Effect of sigma electrons on the pi-electron behavior in single-wall carbon nanotubes

TL;DR

This paper investigates how sigma-electrons influence pi-electron behavior in single-wall carbon nanotubes, revealing that sigma-electron scattering increases the band gap and localizes pi-electrons, with implications for nanotube electronic properties.

Contribution

It introduces a model accounting for sigma-electron scattering effects on pi-electrons and calculates resulting changes in band gap and localization in specific nanotube structures.

Findings

Band gap increases with sigma-electron scattering coefficients

Sigma-electron scattering enhances pi-electron localization

Electronic hopping energies are affected by sigma-orbital interactions

Abstract

The hybrid orbitals of single-wall carbon nanotubes are given according to the structure of the nanotube.

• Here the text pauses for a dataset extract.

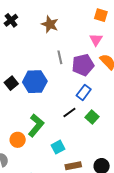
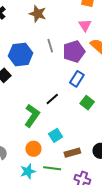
blue hexagon: (35, 82) -> (21, 55), moved
black line: (69, 112) -> (52, 99), moved
orange circle: (18, 140) -> (33, 149), moved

Because the energy levels of these hybrid orbitals are close to each other, the sigma-orbitals will affect the behavior of the pi-electrons, which is called the scattering of pi- electrons. This scattering effect is taken into account in the nanotube and the local wave function of pi-electrons is constructed, which is called the extended Wannier function. In the Wannier representation, the electronic hopping energies and the energy gap of the tubes (9,0) and (9,9) are calculated. Our results show that the band gap of the tubes increases in direct ratio with the scattering coefficients of sigma-orbitals and this scattering is able to enhance the localization of pi-electrons.